As you enter the new year, being more financially savvy is likely top of mind. Maybe you went a little crazy with your holiday spending, or you just want to start 2024 off on a firmer financial footing. Whatever the reason, better budgeting is always a good idea.
While many New Year’s resolutions ultimately fail — many before the end of January — this one doesn’t have to. A good way to cut costs is by trimming your utility bills. Reducing your use of water, power, and even trash collection services can offer many opportunities to save money. It’s just a matter of understanding how.
1. Consider Solar
One energy efficiency tip you have probably already heard is to go solar. Every time you get your electric bill, especially in the hot summer months, you likely cringe. Electricity costs are soaring for people across the United States, and they’re unlikely to come down significantly anytime soon. While there are tips and tricks to reduce those bills, there’s one tactic that can nearly eliminate your electric bill altogether.

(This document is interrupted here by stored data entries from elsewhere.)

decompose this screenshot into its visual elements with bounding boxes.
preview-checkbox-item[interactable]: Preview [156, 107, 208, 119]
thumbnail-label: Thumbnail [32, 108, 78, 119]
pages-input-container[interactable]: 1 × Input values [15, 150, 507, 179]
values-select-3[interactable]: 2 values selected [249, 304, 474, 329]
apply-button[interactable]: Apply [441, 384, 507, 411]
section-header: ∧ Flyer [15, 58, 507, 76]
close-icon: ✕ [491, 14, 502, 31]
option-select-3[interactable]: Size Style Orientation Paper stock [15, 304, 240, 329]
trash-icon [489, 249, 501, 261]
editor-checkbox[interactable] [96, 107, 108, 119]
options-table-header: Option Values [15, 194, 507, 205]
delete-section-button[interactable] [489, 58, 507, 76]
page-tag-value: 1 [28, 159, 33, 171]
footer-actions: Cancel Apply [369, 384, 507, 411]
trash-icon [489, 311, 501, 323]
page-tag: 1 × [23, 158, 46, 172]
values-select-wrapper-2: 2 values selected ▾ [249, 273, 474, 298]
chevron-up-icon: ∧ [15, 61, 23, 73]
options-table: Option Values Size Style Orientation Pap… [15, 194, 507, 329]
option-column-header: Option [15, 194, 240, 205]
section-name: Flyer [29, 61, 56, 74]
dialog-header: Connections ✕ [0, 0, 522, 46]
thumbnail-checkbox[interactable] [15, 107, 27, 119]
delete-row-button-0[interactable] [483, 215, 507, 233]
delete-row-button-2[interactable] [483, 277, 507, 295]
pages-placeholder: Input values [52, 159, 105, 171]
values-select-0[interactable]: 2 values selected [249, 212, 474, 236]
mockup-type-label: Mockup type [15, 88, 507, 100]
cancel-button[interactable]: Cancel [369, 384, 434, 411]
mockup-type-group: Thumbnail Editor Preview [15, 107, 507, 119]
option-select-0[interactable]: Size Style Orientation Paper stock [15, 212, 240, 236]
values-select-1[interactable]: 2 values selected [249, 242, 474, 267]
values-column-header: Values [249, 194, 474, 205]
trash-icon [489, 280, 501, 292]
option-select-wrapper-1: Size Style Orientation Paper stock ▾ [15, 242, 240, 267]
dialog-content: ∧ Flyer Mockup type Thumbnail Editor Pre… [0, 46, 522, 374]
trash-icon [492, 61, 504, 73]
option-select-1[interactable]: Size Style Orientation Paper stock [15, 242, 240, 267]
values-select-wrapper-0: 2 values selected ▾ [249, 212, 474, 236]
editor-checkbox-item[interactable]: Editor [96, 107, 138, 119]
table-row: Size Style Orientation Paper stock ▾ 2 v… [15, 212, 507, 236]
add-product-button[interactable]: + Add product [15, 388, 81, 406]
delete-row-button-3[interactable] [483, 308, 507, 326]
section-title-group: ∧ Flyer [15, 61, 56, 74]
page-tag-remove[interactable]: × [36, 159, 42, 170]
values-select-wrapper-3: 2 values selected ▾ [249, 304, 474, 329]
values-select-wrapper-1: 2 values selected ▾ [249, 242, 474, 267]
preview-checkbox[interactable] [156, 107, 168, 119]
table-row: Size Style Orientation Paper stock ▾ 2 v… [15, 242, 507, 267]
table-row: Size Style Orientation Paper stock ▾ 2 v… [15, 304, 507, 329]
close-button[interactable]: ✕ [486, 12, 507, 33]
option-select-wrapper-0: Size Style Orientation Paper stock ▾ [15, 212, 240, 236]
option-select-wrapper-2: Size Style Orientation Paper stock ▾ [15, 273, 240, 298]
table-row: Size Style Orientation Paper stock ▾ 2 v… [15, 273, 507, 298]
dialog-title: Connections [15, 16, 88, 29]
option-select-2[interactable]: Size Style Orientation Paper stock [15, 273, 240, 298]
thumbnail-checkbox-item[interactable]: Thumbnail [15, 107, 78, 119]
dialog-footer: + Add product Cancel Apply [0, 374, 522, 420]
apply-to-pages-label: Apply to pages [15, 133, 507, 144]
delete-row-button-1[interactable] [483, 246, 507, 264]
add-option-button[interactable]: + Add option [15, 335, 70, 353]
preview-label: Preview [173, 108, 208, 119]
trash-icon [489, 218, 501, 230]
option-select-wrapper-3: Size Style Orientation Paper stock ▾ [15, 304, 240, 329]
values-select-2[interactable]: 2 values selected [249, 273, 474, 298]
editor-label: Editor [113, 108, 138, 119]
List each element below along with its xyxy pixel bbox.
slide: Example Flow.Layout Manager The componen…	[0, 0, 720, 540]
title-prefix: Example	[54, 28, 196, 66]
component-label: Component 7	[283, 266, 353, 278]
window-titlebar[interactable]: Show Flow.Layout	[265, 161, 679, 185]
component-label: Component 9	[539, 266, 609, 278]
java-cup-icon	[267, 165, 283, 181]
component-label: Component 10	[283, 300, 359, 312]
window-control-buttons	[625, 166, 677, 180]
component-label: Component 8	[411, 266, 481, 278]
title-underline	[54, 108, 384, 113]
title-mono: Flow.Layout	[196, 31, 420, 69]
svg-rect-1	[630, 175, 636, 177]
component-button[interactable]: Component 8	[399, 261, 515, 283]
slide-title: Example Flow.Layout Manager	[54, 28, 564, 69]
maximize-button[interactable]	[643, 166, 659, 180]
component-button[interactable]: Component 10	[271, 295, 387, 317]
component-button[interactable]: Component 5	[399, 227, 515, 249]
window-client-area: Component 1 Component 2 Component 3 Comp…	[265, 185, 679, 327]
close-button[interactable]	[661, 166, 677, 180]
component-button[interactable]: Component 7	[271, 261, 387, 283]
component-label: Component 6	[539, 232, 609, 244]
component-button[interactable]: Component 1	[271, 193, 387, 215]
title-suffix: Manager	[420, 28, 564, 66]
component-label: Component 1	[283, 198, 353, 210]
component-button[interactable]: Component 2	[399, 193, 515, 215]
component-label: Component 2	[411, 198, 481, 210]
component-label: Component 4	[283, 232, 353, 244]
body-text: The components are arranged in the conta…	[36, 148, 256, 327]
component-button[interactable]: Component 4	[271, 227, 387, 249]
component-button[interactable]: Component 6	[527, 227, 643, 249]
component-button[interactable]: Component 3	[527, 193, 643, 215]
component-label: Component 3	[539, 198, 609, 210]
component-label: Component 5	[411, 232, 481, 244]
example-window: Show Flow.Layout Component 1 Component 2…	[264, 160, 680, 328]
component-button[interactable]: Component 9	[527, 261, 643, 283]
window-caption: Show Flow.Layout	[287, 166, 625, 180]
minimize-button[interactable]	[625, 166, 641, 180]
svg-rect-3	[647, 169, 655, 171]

Shifting from the power grid to solar panels can save you lots of money and help you become more environmentally friendly. And getting started doesn’t have to be cost-prohibitive. Some solar installation companies offer long-term leases that enable you to pay for solar panels with a reasonable monthly fee, not a high up-front cost. If you do buy, you may be eligible for subsidies from your state or tax credits from the federal government. Once installation is complete, you can start reaping substantial savings.
2. Read Through Your Bills
Another trick for saving money on your utility bills is to read them closely. It sounds silly, but you may be amazed. Many utility statements will list time-of-use rates, showing where you can cut costs by running appliances during off-peak hours. Some offer clues to where you can save without even changing your habits. Your cell phone bill could contain charges for services you don’t use, for example, or you might be paying for cable channels you never watch.
Sit down at the end of the month with all the utility bills you paid and take a good look at them. Do you need all those channels on your cable box? Do you actually use the $10 hotspot on your cell phone? There may also be additional fees on your power bill you could ask your provider about. It can’t hurt to call your providers and ask about lower rates and ways to save; you might be surprised at what you discover.
3. Reduce Your Trash Output
One area to save that people don’t think of involves trash collection. Quite often, you’ll move into a place, sign up for trash services, and pay the bill without ever thinking of it again. Though the cost may be relatively low, some municipalities allow you to make it even lower by getting a smaller trash can. Before you do so, you’ll have to plan what to do with all the trash you were filling the larger can up with.
To reduce your trash output, you can compost most food scraps in a compost pile or bin. This approach can save room in your trash can and reduce greenhouse gas emissions. You can also buy your food and household items in bulk to cut down on packaging. You can increase your commitment to recycling, which many cities incentivize. Practices like these can reduce your trash output, which will help shrink your monthly bill.
4. Turn Off the Tap
Head to any foreign country where indoor plumbing is not the norm, and you will rethink your water usage. It is so easy in the United States to just let the tap, the shower, or the garden hose run endlessly. But once you watch someone climb a hill for buckets of water, you start to count those droplets when you get back home. Conserving water can lower your water bill quite a bit, and you’d be doing a good deed for the environment.
There are plenty of ways to cut down on water consumption in your household that won’t really affect your daily life. Turn the tap off while brushing your teeth and take showers instead of baths — a single bath equals up to seven 5-minute showers! And don’t forget to recycle indoor wastewater for watering plants and collect rainwater in large barrels for outdoor gardening. These small steps can reduce your water bill while helping the planet.
5. Optimize Your HVAC Use
No one is going to tell you not to run your furnace during the winter or the air conditioner during the summer. In extreme temperatures, these appliances can literally save lives. But you can be smarter about how you use them and potentially save yourself a ton of money. If you’re running your furnace or an air conditioner, you’ll want to trap the warm or cool air indoors. That means keeping doors, windows, and fireplace dampers closed, and stopping drafts around windows and doors with caulking or weather-stripping.
To further optimize your HVAC system’s performance, check your vents and air filters. In the summer, you may be tempted to close downstairs vents, thinking it will force cooler air to the warmer upper floors. In reality, this disrupts airflow throughout your home and makes your system work harder. To ensure energy-efficient operation, make sure vents are open and unobstructed by furniture and replace air filters at least every three months. Each of these small changes can have a big impact on the amount of power you use.
If you start with just these tips, you can start saving money on your utility bills in the very next month. Indeed, making those phone calls to your providers may save you money instantly. Most of the action items here don’t require much beyond a bit more thought. And isn’t a bit of thought worth saving hundreds, if not thousands of dollars each year? Of course it is!